- _To do_
The number of lines in the records that include "https" is all you should give.

Recorded data
Start of Block

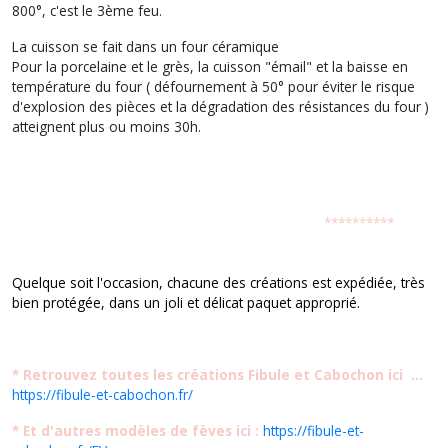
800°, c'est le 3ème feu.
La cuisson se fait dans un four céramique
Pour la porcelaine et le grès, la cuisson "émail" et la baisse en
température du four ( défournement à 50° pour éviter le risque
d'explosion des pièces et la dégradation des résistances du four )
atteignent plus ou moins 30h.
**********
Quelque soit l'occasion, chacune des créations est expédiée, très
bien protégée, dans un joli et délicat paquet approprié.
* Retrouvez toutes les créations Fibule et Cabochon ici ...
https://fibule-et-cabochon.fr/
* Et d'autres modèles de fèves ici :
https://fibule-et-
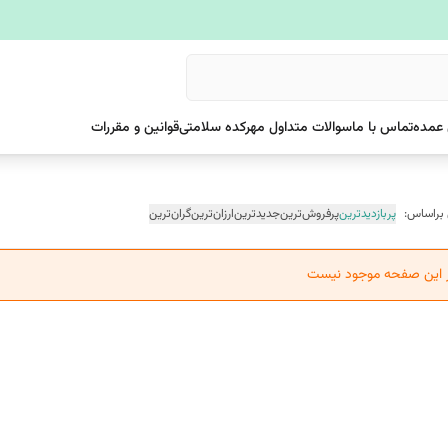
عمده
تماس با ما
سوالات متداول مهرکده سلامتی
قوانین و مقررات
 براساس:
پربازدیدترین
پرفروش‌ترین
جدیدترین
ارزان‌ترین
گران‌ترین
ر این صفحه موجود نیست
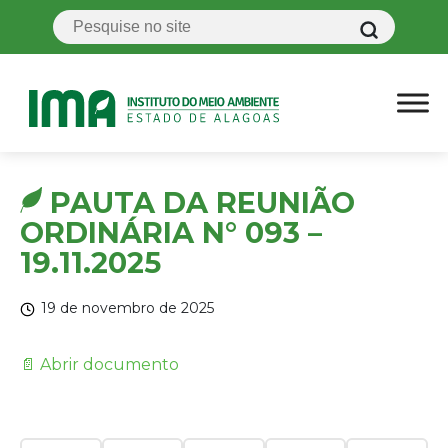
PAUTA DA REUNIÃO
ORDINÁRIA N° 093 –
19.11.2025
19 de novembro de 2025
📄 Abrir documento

End of Block
Start of Block

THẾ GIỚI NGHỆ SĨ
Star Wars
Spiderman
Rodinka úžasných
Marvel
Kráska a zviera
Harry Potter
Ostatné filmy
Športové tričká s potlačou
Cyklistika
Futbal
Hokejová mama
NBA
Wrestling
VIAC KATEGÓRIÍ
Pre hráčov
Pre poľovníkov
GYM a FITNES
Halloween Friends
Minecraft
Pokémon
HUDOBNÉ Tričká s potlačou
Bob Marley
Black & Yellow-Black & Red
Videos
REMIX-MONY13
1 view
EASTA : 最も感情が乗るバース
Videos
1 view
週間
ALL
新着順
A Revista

End of Block

- _Result of the task_
2